Details are reported in the latest issue of the journal Personality and Individual Differences.

“Existing research shows that spouses are more similar than random people,” says Mikhila Humbad, lead investigator and a doctoral candidate in clinical psychology at Michigan State University. “This could reflect spouses’ influence on each other over time, or this could be what attracted them to each other in the first place. Our goal in conducting this study was to help resolve this debate.”

The researchers analyzed the data of 1,296 married couples, one of the largest such studies to date, says Humbad. The data came from the Minnesota Center for Twin and Family Research.

The researchers wanted to know if husbands and wives become more similar as the marriage progressed.

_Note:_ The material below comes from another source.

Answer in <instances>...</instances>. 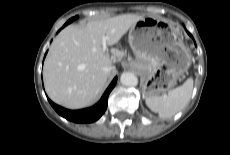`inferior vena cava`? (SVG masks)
Returning a JSON list of instances; mask_svg holds the SVG:
<instances>
[{"label": "inferior vena cava", "mask_w": 230, "mask_h": 155, "mask_svg": "<svg viewBox=\"0 0 230 155\" xmlns=\"http://www.w3.org/2000/svg\"><path fill=\"white\" fill-rule=\"evenodd\" d=\"M113 69H114V67H113L111 64L108 65V66H105V67L103 68V70H104L105 72L109 73V74H110V72H111Z\"/></svg>", "instance_id": "1"}]
</instances>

They examined a host of personality characteristics and found that, in most cases, the couples did not become more alike with more years of marriage.

The conclusion: Spousal similarity is better explained by selection than gradual convergence.

The one exception to this pattern was aggression. “It makes sense if you think about it,” Humbad says. “If one person is violent, the other person may respond in a similar fashion and thus become more aggressive over time.”

The research could have implications for future spouses as well as their offspring. “Marrying someone who’s similar to you may increase the likelihood that you’ll pass those traits on to your children,” Humbad adds.

The findings also come amid the backdrop of a booming matchmaking industry in which companies attempt to match people based on similar characteristics, she noted.

Researchers from the University of Minnesota contributed to the work.